[[ SUPPLIED DATA, beginning ]]
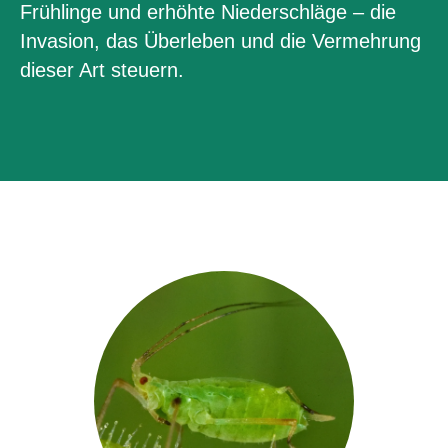
Frühlinge und erhöhte Niederschläge – die
Invasion, das Überleben und die Vermehrung
dieser Art steuern.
[[ SUPPLIED DATA, end ]]
The expected answer is an unaltered copy of the listing, images removed.

__WRITTEN RESPONSE__.
Frühlinge und erhöhte Niederschläge – die
Invasion, das Überleben und die Vermehrung
dieser Art steuern.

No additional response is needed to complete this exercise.